# BRIEF
When the word "Direkt" shows up in a line of the records below, copy that line.

# RAW DATA
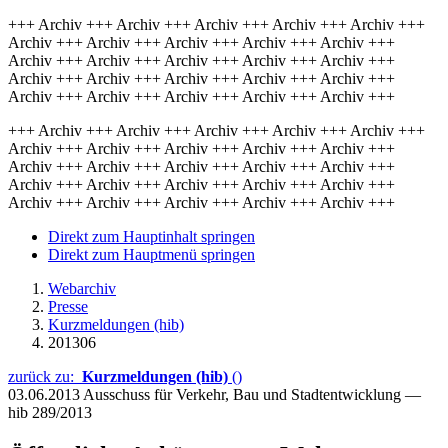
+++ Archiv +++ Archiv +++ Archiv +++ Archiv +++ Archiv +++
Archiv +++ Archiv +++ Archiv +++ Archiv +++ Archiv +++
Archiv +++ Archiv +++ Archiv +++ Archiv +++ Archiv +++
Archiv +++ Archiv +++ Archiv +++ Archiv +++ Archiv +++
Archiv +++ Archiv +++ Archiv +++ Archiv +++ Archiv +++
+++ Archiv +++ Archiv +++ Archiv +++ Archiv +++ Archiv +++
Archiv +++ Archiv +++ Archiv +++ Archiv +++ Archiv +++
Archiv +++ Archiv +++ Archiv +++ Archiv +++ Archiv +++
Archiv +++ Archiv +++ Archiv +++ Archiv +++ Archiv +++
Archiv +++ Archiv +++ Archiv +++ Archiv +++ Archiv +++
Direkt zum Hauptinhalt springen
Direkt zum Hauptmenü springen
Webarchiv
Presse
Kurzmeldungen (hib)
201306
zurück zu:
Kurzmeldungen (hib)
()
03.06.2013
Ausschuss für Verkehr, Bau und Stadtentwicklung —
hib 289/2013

---

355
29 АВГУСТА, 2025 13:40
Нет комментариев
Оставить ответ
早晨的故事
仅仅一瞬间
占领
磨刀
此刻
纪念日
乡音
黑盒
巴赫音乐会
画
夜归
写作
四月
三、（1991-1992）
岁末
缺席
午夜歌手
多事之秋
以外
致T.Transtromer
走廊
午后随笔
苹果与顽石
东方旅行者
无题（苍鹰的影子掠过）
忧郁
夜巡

# RESPONSE TO THE TASK
Direkt zum Hauptinhalt springen
Direkt zum Hauptmenü springen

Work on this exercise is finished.